Traditional managers fall into two camps: active and indexing. Active managers spend time and resources attempting to identify mispricing in the market. These imbalances are not easy to exploit consistently or cost-effectively. An active manager's stock choices and market timing efforts may result in poor diversification, frequent trading, and higher turnover, which can undermine asset class exposure and generate higher costs.


A traditional index manager may promise better asset class exposure at a lower cost to the portfolio. But an emphasis on closely tracking the index can result in forced trading at inopportune times. This tracking obligation drives a manager's strategy and often results in higher transaction costs when there are supply/demand imbalances at periodic reconstitution dates.


Indexes are not model portfolios. Rather, they are created to serve as proxies of a market segment to help compare performance. Hence, strictly following an index is generally not the best or most efficient way to capture the returns of an asset class.


Asset class investing as practiced by DFA takes a different approach to pure indexing, offering more flexibility in portfolio composition, broader diversification and greater exposure to key risk factors that generate returns. Asset class investing also gives traders the freedom to lower transaction costs, leading to more precise asset class exposure and higher expected returns.


Dimensional Manages Costs 


DFA’s approach to investing is dynamic as it seeks to control the forces that influence returns. Fees, commissions, market impact costs, and bid/ask spreads consume a high proportion of the gross investment returns offered by the markets. DFA makes it a priority to minimize these costs in strategy design, management, and execution. Their structured, engineered approach combined with patient trading translates into lower management fees and higher returns.

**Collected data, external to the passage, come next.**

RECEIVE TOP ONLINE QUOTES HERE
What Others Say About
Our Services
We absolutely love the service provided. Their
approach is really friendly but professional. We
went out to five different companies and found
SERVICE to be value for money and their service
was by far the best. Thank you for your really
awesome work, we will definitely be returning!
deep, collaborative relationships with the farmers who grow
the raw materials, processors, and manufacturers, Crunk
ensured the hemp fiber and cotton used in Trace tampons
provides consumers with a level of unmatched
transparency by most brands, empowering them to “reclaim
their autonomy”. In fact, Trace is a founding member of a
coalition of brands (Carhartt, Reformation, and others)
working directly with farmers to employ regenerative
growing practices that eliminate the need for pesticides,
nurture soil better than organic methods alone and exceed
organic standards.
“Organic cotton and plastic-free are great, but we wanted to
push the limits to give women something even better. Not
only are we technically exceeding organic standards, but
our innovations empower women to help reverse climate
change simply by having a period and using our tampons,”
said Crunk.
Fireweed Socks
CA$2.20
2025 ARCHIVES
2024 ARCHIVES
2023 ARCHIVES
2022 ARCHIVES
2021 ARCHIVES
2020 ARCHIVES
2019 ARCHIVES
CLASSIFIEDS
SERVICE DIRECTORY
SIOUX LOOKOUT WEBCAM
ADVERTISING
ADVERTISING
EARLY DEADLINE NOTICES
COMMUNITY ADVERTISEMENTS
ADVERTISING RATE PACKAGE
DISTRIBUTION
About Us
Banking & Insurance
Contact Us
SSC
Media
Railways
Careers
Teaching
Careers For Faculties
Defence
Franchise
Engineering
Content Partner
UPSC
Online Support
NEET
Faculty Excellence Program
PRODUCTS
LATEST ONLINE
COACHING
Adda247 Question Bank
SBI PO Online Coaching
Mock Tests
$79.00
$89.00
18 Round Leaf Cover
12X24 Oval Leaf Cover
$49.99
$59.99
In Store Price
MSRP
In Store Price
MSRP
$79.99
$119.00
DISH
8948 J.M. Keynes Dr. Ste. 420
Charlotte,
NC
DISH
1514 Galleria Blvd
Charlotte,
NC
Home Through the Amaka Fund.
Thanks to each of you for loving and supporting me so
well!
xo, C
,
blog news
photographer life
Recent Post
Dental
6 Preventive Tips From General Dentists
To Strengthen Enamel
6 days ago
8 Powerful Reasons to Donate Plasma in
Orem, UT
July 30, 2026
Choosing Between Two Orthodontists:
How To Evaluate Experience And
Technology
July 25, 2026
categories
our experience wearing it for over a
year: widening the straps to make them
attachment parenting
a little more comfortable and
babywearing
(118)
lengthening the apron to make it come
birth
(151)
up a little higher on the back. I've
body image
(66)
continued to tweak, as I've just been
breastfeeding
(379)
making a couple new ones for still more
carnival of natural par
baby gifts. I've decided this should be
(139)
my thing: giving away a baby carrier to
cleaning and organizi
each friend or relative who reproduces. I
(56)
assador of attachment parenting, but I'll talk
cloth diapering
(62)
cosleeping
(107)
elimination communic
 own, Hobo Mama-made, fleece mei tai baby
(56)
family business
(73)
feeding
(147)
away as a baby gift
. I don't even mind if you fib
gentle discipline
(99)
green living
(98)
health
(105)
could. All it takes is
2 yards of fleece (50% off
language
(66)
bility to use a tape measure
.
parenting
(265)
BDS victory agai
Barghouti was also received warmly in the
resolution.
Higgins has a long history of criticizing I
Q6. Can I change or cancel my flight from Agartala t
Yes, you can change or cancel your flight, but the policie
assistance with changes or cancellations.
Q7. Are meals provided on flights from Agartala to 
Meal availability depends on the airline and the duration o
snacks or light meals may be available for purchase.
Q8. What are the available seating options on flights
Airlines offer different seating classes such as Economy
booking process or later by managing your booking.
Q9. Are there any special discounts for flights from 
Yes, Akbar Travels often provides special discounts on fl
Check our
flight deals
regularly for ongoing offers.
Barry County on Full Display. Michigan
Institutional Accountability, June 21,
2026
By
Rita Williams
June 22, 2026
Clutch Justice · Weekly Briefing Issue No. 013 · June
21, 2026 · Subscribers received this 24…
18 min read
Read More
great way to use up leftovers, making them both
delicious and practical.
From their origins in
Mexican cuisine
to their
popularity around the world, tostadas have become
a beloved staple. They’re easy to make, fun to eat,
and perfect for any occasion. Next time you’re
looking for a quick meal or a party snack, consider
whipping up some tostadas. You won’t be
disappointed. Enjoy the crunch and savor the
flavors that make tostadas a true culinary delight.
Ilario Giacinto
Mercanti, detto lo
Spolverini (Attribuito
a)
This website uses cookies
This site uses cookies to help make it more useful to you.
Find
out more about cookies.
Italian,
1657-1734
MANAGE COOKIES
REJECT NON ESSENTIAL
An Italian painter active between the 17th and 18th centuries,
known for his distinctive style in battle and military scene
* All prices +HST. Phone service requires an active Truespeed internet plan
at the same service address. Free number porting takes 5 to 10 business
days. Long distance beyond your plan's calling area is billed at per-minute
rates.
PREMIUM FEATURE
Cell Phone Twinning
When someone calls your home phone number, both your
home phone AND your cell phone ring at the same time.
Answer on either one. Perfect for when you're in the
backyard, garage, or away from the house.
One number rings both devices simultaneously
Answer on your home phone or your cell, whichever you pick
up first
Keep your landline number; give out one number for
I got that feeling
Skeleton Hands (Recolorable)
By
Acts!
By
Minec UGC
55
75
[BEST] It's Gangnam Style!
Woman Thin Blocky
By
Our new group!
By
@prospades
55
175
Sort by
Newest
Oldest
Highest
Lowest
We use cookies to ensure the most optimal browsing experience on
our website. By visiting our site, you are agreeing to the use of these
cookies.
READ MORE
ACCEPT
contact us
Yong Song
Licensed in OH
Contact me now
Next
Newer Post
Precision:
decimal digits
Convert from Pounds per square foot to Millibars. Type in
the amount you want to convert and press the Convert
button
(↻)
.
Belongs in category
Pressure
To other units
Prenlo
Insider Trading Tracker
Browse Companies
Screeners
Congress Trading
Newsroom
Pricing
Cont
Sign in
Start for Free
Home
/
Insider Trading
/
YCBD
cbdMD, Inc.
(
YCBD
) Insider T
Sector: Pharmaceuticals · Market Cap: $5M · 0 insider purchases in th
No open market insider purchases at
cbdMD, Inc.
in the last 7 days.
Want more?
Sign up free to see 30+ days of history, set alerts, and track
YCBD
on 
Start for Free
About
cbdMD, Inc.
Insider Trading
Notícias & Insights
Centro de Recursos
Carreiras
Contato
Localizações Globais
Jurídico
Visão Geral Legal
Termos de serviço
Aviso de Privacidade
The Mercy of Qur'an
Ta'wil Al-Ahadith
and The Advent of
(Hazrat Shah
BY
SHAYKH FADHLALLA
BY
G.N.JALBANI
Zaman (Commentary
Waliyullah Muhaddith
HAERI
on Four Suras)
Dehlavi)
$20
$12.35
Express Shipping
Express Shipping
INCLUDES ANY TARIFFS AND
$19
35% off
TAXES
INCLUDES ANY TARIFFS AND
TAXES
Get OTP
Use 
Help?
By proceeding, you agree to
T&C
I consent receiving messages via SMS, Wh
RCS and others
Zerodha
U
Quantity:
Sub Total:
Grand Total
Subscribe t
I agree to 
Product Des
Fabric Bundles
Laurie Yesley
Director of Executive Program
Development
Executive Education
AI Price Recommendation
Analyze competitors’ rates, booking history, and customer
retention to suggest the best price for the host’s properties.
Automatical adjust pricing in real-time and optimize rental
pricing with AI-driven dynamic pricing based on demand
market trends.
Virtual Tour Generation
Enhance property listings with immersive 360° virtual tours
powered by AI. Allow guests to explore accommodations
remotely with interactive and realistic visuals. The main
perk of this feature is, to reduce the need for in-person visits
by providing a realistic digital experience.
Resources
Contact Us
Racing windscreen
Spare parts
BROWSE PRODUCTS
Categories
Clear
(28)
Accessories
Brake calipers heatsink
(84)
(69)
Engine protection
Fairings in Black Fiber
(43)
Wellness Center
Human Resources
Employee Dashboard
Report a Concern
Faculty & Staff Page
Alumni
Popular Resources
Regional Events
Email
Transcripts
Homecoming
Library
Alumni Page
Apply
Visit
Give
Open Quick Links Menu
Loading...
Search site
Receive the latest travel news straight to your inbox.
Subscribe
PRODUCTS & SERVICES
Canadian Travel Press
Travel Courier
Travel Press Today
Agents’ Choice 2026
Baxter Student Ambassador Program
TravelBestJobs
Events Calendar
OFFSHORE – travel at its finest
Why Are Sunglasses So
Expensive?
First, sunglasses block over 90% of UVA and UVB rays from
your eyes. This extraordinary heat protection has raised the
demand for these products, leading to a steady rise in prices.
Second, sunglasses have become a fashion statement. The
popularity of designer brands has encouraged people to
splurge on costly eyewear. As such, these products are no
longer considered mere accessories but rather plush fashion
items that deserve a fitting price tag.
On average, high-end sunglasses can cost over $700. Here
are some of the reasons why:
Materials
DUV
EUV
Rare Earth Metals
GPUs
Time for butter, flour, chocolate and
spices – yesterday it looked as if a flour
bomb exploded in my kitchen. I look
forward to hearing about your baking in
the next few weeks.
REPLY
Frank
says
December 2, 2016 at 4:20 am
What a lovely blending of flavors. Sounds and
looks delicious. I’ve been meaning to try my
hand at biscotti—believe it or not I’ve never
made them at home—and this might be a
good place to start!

Many of DFA’s portfolio design filters are applied to eliminate hard-to-trade securities and to maintain a large list of substitutes for cost-effective trading.


DFA portfolios are also managed to reduce the momentum-effect, the tendency of securities that have outperformed our underperformed the market over a three to twelve month period to continue to do so. In addition, DFA avoids the adverse price impact that occurs when a manager trades index securities around periodic reconstitution dates. These trading costs are largely controllable, and avoiding them makes a real difference in ultimate returns.


In short, DFA funds buy and sell solely on price and not according to the pressures of time, limited alternatives, or commitment to a forecast or index. The result is formidable trading power. By being patient when others are pushing to buy and sell, and price sensitive when others pay a premium, DFA works daily to improve results.